"Your belief was a true one," she returns calmly, tears standing in her beautiful eyes. "But you, by your own act, severed us."
"I did?"
"Yes. Nay, Sir Adrian, be as honest in your dealings with me as I am with you, and confess the truth."
"I don't know what you mean," declares Adrian, in utter bewilderment; "you would tell me that you think it was some act of mine that—that ruined my chance with you?"
"You know it was"—reproachfully.
"I know nothing of the kind"—hotly. "I only know that I have always loved you and only you, and that I shall never love another."

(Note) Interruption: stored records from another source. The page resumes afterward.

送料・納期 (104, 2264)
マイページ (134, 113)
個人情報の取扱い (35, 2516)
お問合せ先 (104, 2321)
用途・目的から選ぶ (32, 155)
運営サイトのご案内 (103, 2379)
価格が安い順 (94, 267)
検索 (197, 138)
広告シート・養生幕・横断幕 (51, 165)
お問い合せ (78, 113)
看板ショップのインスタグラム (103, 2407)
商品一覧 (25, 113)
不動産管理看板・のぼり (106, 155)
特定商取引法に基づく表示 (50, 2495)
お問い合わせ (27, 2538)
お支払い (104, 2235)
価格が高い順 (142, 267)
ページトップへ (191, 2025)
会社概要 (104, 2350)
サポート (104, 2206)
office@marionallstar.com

"You forget—Dora Talbot!" says Florence, in a very low tone. "I think, Sir Adrian, your late coldness to her has been neither kind nor just."

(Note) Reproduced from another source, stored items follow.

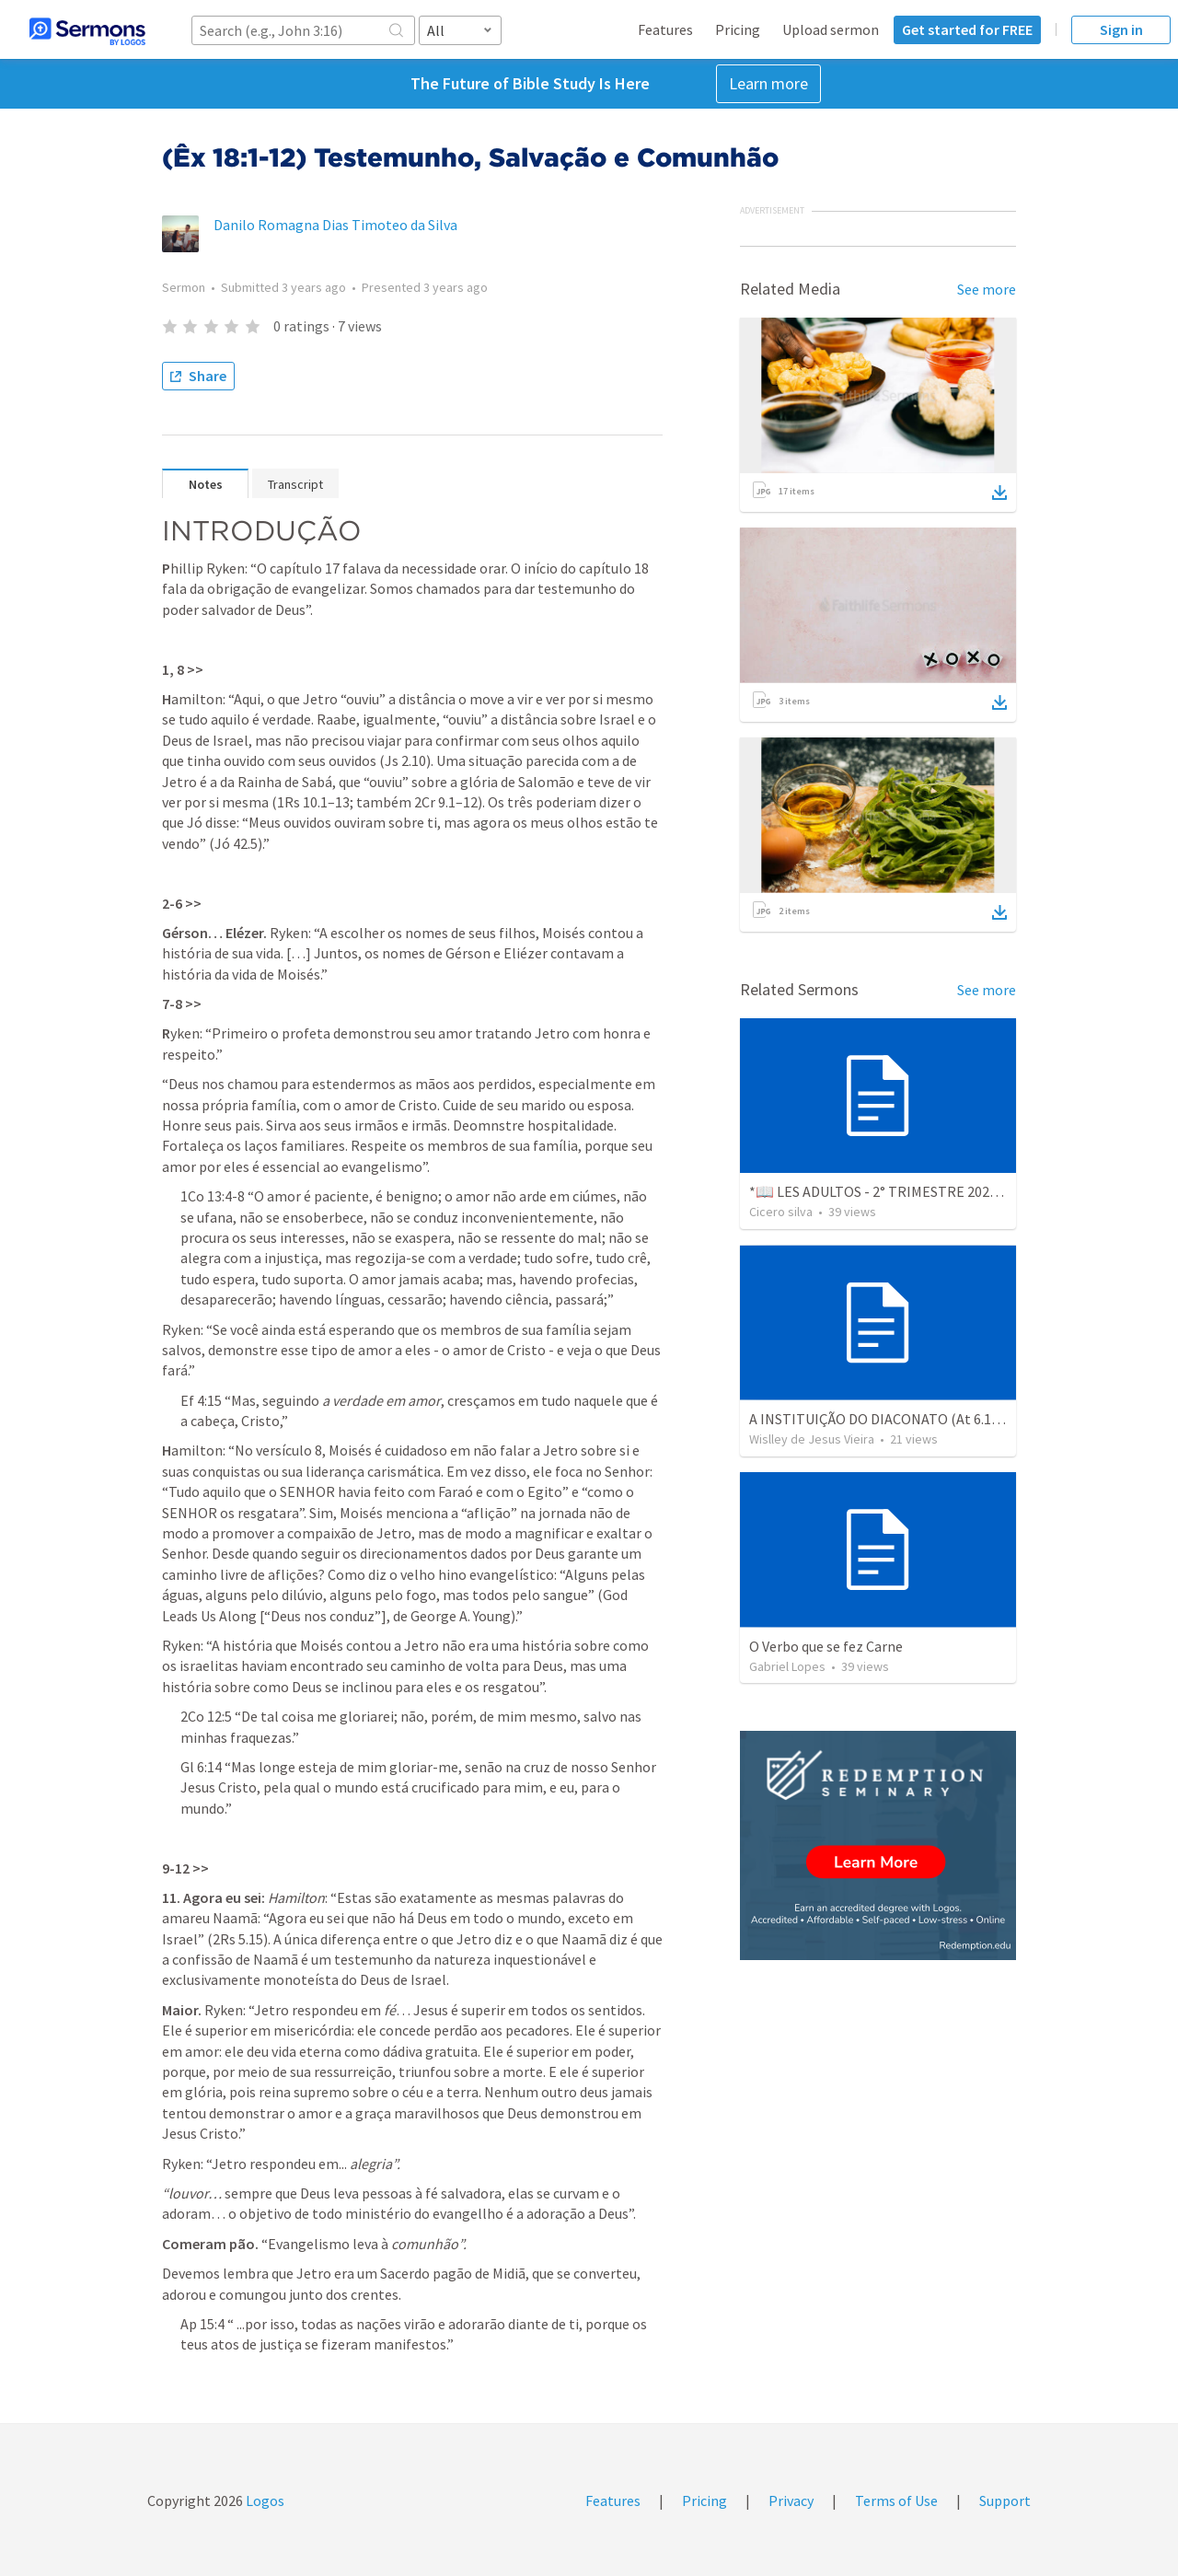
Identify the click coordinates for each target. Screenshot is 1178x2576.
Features (665, 29)
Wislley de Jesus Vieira (811, 1439)
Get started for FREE (967, 29)
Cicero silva (781, 1211)
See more (986, 289)
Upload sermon (830, 29)
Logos (263, 2500)
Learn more (768, 83)
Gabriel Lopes (787, 1666)
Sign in (1121, 29)
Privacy (791, 2500)
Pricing (737, 29)
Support (1005, 2500)
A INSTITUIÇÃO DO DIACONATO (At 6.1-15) (882, 1419)
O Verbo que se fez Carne (826, 1646)
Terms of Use (896, 2500)
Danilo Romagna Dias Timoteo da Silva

"I have never been either colder or warmer to Dora Talbot than I have been to any other ordinary acquaintance of mine," returns Sir Adrian, with considerable excitement. "There is surely a terrible mistake somewhere."
"Do you mean to tell me," says Florence, rising in her agitation, "that you never spoke of love to Dora?"
"Certainly I spoke of love—of my love for you," he declares vehemently. "That you should suppose I ever felt anything for Mrs. Talbot but the most ordinary friendship seems incredible to me. To you, and you alone, my heart has been given for many a day. Not the vaguest tenderness for any other woman has come between my thoughts and your image since first we met."